O fazendeiro concorreu a vice-prefeito na eleição de 2020 em Apuí, município que concentra altas taxas de desmatamento no sul do Amazonas. Em 2020, ele já tinha declarado ao TSE 15 mil hectares de terras.
O conjunto de projetos no Rio Manicoré ainda inclui garimpo de ouro no leito do rio, e exploração de ferro no interior do território. Pelo menos 18 requerimentos de mineração ativos na Agência Nacional de Mineração (ANM) aguardam autorização para operar.
Em dezembro do ano passado, o presidente da Câmara de Manicoré, vereador Markson Barbosa (Republicanos), acompanhou uma comitiva em Brasília para defender o garimpo na região. O encontro reuniu representantes dos municípios vizinhos e dos garimpeiros com a bancada do Amazonas no Congresso.
O Ministério Público Federal (MPF) encaminhou denúncias de ameaças e violações no Rio Manicoré ao MP estadual, alertando que desde 2015 há recomendação para criação da RDS do Rio Manicoré para “garantir o uso tradicional do território pela população que ali vive, suas áreas sagradas, de moradia, de caça, pesca e coleta, que é um direito garantido pela legislação brasileira”.
Luiz Wild, dono de uma das serrarias que fica na foz do rio Manicoré, confirmou à nossa reportagem que segue com a extração de madeira na área requerida pelos povos tradicionais mesmo após a CDRU. Segundo ele, as licenças emitidas pelo IPAAM estão ativas e o volume de madeira retirado é fiscalizado.
A Secretaria de Meio Ambiente do estado Amazonas informou que aguarda manifestação das comunidades do Rio Manicoré para dar sequência ao processo de criação da unidade de conservação.
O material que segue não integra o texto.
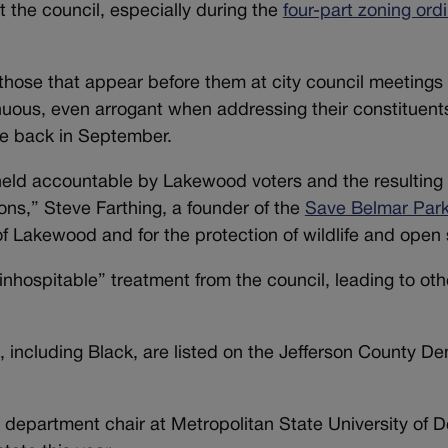
 the council, especially during the
four-part zoning ord
o those that appear before them at city council meetings
nuous, even arrogant when addressing their constituents
e back in September.
g held accountable by Lakewood voters and the resulting
ns,” Steve Farthing, a founder of the
Save Belmar Par
of Lakewood and for the protection of wildlife and open
hospitable” treatment from the council, leading to othe
, including Black, are listed on the Jefferson County D
 department chair at Metropolitan State University of D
O Órgão alega que o processo para criação da reserva foi arquivado em 2018 por falta de interesse da comunidade.
A Central das Associações Extrativistas do Rio Manicoré contesta os argumentos do órgão sobre o arquivamento e diz que a vontade manifesta das comunidades pela criação da RDS já foi demonstrada, e que a CDRU foi concedida em acordo com a Associação para a criação da reserva. O IPAAM não respondeu aos questionamentos da reportagem.
Não conseguimos contatos com Plínio Augusto Ben Carloto, Jesus Wildes e Paulo Cézar Mates.
Enviamos perguntas ao governador Wilson Lima, mas ele não respondeu até a publicação desta reportagem.
Inicialmente, noticiamos nessa reportagem que o escrevente de cartório Sandro Iannuzzi foi, em 2018, "denunciado pelo Ministério Público por falsificação de documento oficial". Após a publicação, a reportagem confirmou que o processo foi arquivado por falta de provas por parte do Ministério Público e o texto foi corrigido, excluindo a informação sobre a denúncia.